§ **Task item**:
Return each record verbatim, images excluded.

BEGIN Listed entries

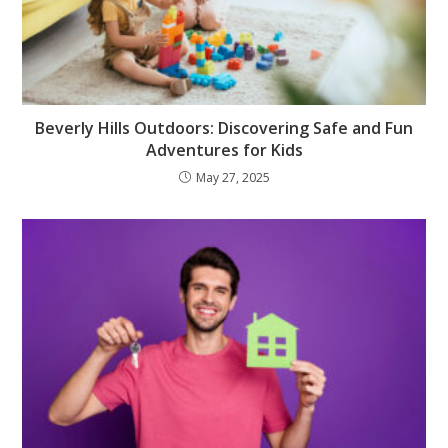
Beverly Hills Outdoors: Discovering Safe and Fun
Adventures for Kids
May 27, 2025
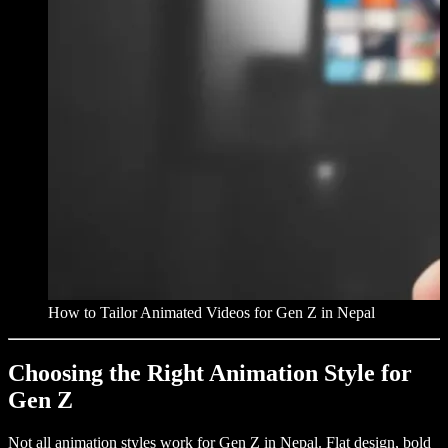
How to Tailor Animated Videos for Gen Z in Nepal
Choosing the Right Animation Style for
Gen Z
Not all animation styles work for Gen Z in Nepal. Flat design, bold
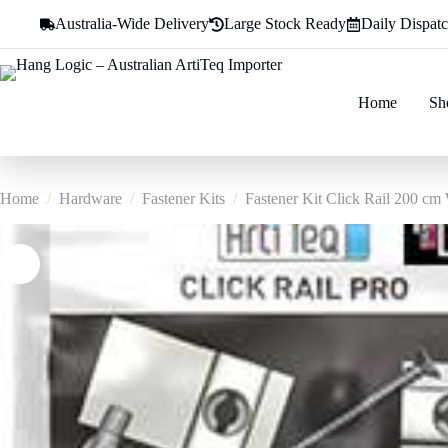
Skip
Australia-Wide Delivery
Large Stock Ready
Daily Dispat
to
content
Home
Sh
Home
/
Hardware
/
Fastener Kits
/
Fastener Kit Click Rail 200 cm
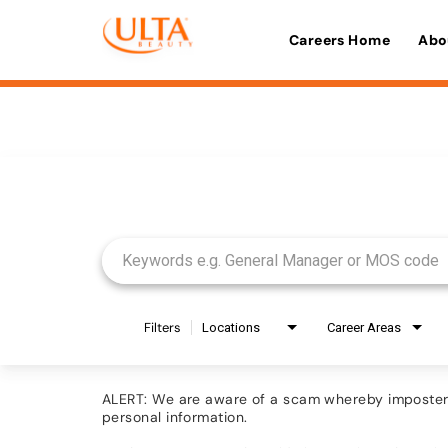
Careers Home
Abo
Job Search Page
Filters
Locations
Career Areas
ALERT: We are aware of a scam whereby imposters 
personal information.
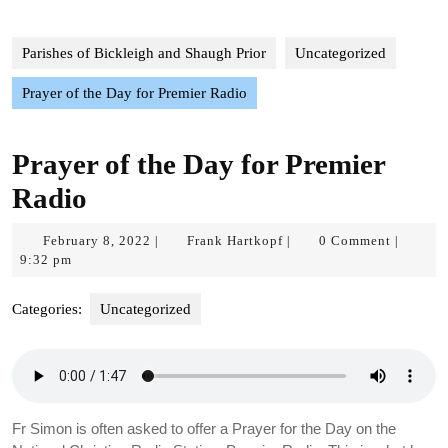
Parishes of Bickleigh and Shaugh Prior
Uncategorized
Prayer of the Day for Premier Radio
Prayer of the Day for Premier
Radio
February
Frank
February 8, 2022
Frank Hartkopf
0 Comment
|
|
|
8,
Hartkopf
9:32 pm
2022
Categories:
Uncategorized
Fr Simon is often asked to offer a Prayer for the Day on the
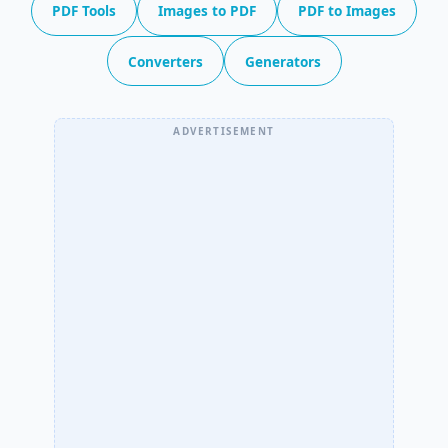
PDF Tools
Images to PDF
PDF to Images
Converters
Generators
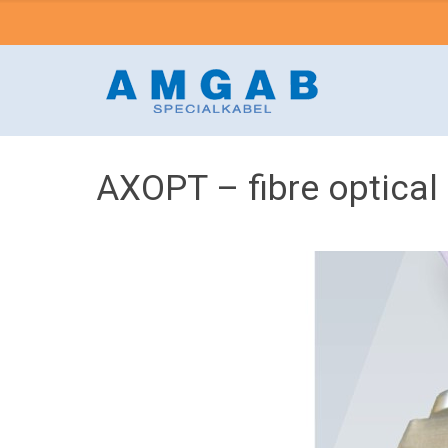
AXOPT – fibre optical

END Listed entries

§ **Answer to this problem**:
Beverly Hills Outdoors: Discovering Safe and Fun
Adventures for Kids
May 27, 2025
How to Tailor Animated Videos for Gen Z in Nepal
Choosing the Right Animation Style for
Gen Z
Not all animation styles work for Gen Z in Nepal. Flat design, bold
Skip
Australia-Wide Delivery
Large Stock Ready
Daily Dispat
to
content
Home
Sh
Home
/
Hardware
/
Fastener Kits
/
Fastener Kit Click Rail 200 cm
Careers Home
Abo
Job Search Page
Filters
Locations
Career Areas
ALERT: We are aware of a scam whereby imposters 
personal information.
Parishes of Bickleigh and Shaugh Prior
Uncategorized
Prayer of the Day for Premier Radio
Prayer of the Day for Premier
Radio
February
Frank
February 8, 2022
Frank Hartkopf
0 Comment
|
|
|
8,
Hartkopf
9:32 pm
2022
Categories:
Uncategorized
Fr Simon is often asked to offer a Prayer for the Day on the
PDF Tools
Images to PDF
PDF to Images
Converters
Generators
AXOPT – fibre optical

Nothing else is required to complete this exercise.